Task directions - Output the entries exactly. Start at the first line, finish with the line containing "haute définition, couleurs fidèles.", and omit the pictures.
[[ Data to process open ]]
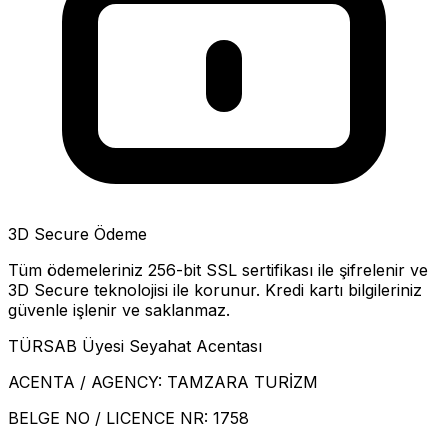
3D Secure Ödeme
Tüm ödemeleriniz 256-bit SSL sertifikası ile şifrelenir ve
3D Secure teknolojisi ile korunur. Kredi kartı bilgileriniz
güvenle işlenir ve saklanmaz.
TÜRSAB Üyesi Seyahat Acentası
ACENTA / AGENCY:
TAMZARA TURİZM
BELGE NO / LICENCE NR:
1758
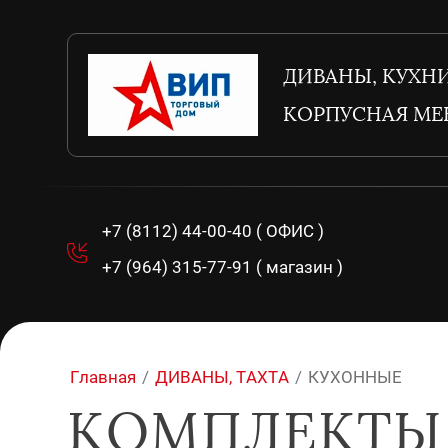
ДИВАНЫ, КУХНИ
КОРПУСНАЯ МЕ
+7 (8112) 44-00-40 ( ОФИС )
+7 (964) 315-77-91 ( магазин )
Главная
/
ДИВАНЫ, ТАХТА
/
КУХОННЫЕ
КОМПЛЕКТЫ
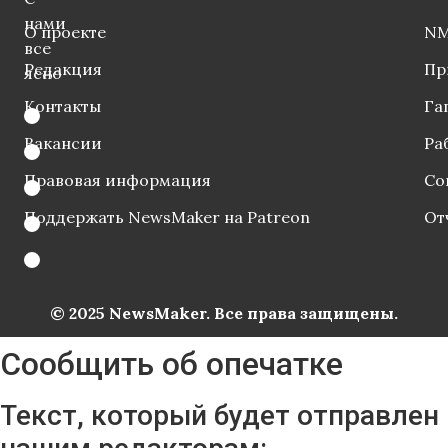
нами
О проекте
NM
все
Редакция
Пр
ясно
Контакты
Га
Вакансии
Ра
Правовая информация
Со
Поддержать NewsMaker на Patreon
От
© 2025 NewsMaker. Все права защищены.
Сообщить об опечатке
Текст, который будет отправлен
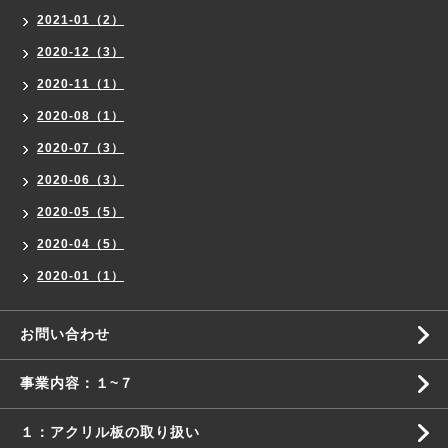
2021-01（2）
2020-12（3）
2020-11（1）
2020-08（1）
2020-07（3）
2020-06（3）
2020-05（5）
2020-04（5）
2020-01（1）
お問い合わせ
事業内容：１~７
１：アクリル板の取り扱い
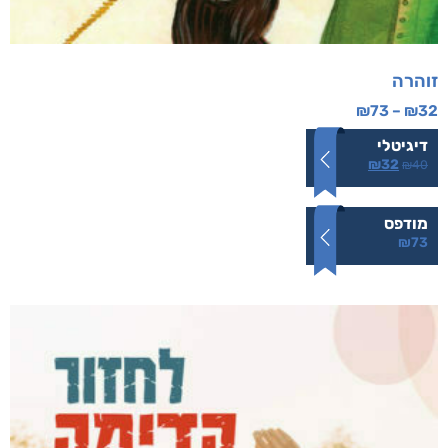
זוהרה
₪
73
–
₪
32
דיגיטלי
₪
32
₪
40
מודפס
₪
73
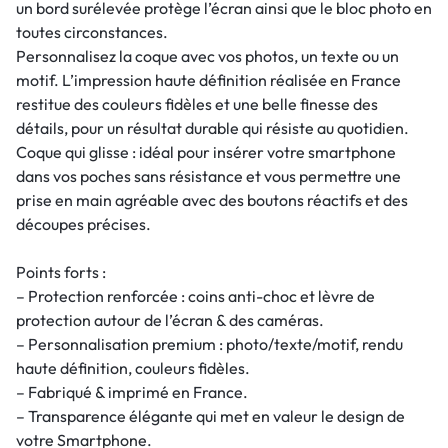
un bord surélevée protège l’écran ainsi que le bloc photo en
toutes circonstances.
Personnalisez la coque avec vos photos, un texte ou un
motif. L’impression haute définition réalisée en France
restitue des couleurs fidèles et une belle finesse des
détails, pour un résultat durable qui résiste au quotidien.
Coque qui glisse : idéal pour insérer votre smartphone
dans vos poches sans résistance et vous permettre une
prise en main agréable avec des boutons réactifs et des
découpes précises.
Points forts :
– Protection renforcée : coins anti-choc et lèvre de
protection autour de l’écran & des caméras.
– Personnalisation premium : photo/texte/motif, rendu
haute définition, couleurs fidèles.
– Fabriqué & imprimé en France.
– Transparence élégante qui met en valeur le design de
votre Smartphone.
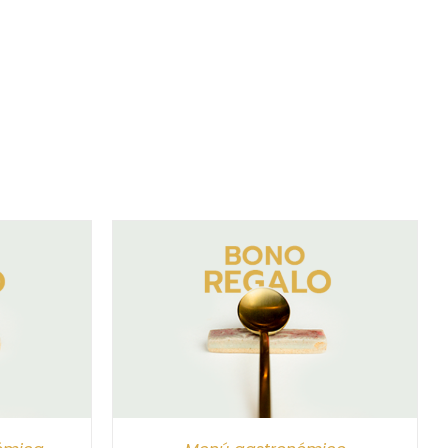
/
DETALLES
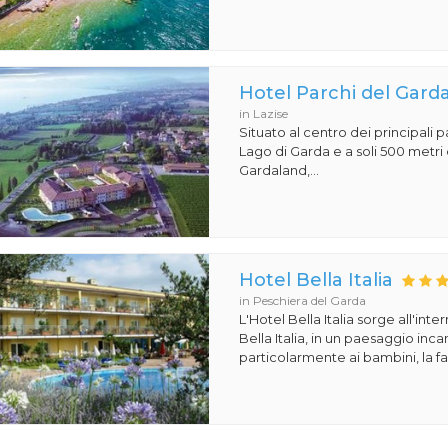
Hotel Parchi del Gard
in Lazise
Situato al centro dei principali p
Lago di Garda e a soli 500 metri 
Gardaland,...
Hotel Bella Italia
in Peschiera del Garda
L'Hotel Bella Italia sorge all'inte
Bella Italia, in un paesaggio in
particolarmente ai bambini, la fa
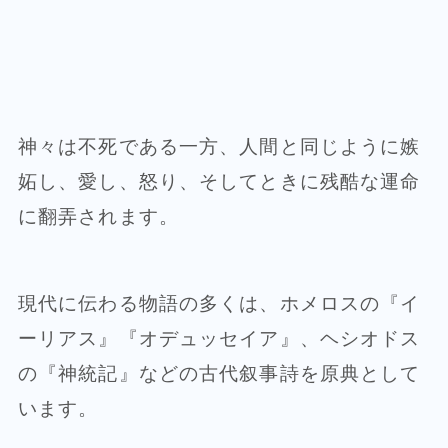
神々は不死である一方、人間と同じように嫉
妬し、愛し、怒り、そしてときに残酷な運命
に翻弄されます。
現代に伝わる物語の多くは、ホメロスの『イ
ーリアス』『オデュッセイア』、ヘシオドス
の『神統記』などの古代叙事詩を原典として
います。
[[ Data to process closed ]]
Response box -
3D Secure Ödeme
Tüm ödemeleriniz 256-bit SSL sertifikası ile şifrelenir ve
3D Secure teknolojisi ile korunur. Kredi kartı bilgileriniz
güvenle işlenir ve saklanmaz.
TÜRSAB Üyesi Seyahat Acentası
ACENTA / AGENCY:
TAMZARA TURİZM
BELGE NO / LICENCE NR:
1758
ДИВАНЫ, КУХНИ
КОРПУСНАЯ МЕ
+7 (8112) 44-00-40 ( ОФИС )
+7 (964) 315-77-91 ( магазин )
Главная
/
ДИВАНЫ, ТАХТА
/
КУХОННЫЕ
КОМПЛЕКТЫ
нами
О проекте
NM
все
Редакция
Пр
ясно
Контакты
Га
Вакансии
Ра
Правовая информация
Со
Поддержать NewsMaker на Patreon
От
© 2025 NewsMaker. Все права защищены.
Сообщить об опечатке
Текст, который будет отправлен
2021-01（2）
2020-12（3）
2020-11（1）
2020-08（1）
2020-07（3）
2020-06（3）
2020-05（5）
2020-04（5）
2020-01（1）
お問い合わせ
事業内容：１~７
１：アクリル板の取り扱い
זוהרה
₪
73
–
₪
32
דיגיטלי
₪
32
₪
40
מודפס
₪
73
un bord surélevée protège l’écran ainsi que le bloc photo en
toutes circonstances.
Personnalisez la coque avec vos photos, un texte ou un
motif. L’impression haute définition réalisée en France
restitue des couleurs fidèles et une belle finesse des
détails, pour un résultat durable qui résiste au quotidien.
Coque qui glisse : idéal pour insérer votre smartphone
dans vos poches sans résistance et vous permettre une
prise en main agréable avec des boutons réactifs et des
découpes précises.
Points forts :
– Protection renforcée : coins anti-choc et lèvre de
protection autour de l’écran & des caméras.
– Personnalisation premium : photo/texte/motif, rendu
haute définition, couleurs fidèles.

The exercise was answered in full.